Sunday, February 17, 2013

Intellectual vices: invented authorities

It wasn't that long ago that Susan Rice was being painted as not only incompetent but a liar by Republican politicians and conservative pundits. Having thoroughly destroyed her reputation, some of these same voices are using her words to undermine the reputation of Hillary Clinton. 

Notice what is occurring here. We have someone that we are told is absolutely unreliable—when her views are inconvenient—who can be absolutely trusted to give a correct characterization of another person we are not supposed to like, because now what she has to say is of use.

Similarly, there has been a recent explosion in the virtual world of rumors and stories about what is really behind the resignation of Benedict XVI. Many of these stories have been linked to and taken as gospel, though the rely on unnamed sources or even discuss the secret plans and actions of unnamed countries and made-up organizations like the International Tribunal into(?) Crimes of Church and State.  These same people, all of them rational, some of them philosophers—people who get paid to be rational—would reject bald appeals to authority in almost every other context and would find appeals to unnamed authorities risible, if the topic were any other at all.

By the way, there is one lesson to be drawn from at least the last link above: calling oneself a tribunal and claiming that one's decisions supersede all national and international law, because one knows better is apparently the way justice is achieved these days, even if one throws around words like "genocide" with no sense of what they mean. And, then, some people will take one as some sort of authority.

This is nothing new, nor is it limited in scope. It is no different in kind than those religious believers who appeal to their often misguided understandings of the utterance of some physicist to support Creationism, but deny other things said by the same authority in the same breath.

Of course, appeals to authority are always suspect, but why do we so quickly accept them in some cases, while seeing them for what they are in other cases? 

Like those people who are constantly looking for inspirational quotes from historical figures, whether the quotes can plausibly be attributed or not, even if their content is opposed to everything those figures actually believed, what we are doing is looking for support—any support whatsoever—for what we already believe. 

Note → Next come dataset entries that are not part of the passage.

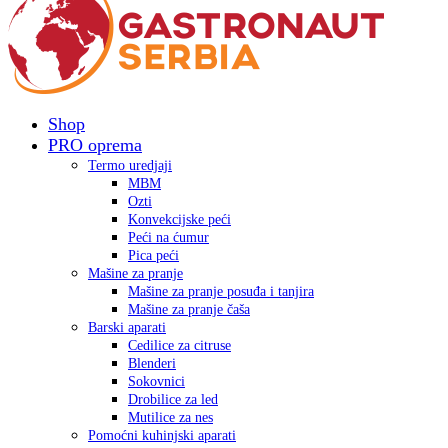
Shop
PRO oprema
Termo uredjaji
MBM
Ozti
Konvekcijske peći
Peći na ćumur
Pica peći
Mašine za pranje
Mašine za pranje posuđa i tanjira
Mašine za pranje čaša
Barski aparati
Cedilice za citruse
Blenderi
Sokovnici
Drobilice za led
Mutilice za nes
Pomoćni kuhinjski aparati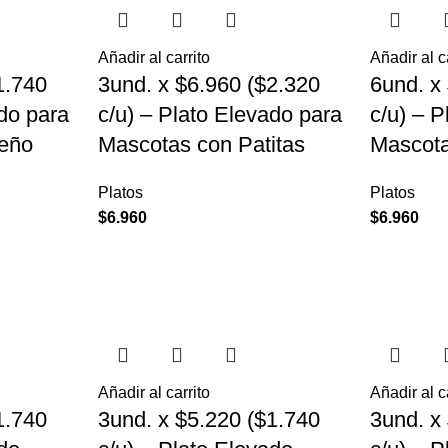
Añadir al carrito
Añadir al c
1.740
3und. x $6.960 ($2.320
6und. x
ado para
c/u) – Plato Elevado para
c/u) – 
eño
Mascotas con Patitas
Mascot
Platos
Platos
$
6.960
$
6.960
Añadir al carrito
Añadir al c
1.740
3und. x $5.220 ($1.740
3und. x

We have a belief and that belief is essentially unquestionable for us. When we hear that someone else agrees, we increase the authority with which they are invested to exactly the degree we are in agreement, and then we use the authority with which we have invested them because of their agreement to reinforce our own beliefs. They count as authorities because we agree; and, because they are authorities we must be right to agree.

It doesn't matter what actual authority they do or do not have. It is no better and no different than arguing that something must be true because "they say."

There's nothing virtuous in this pattern of arguing. But it's one that is too tempting for most of us, no matter how rational we like to think we are.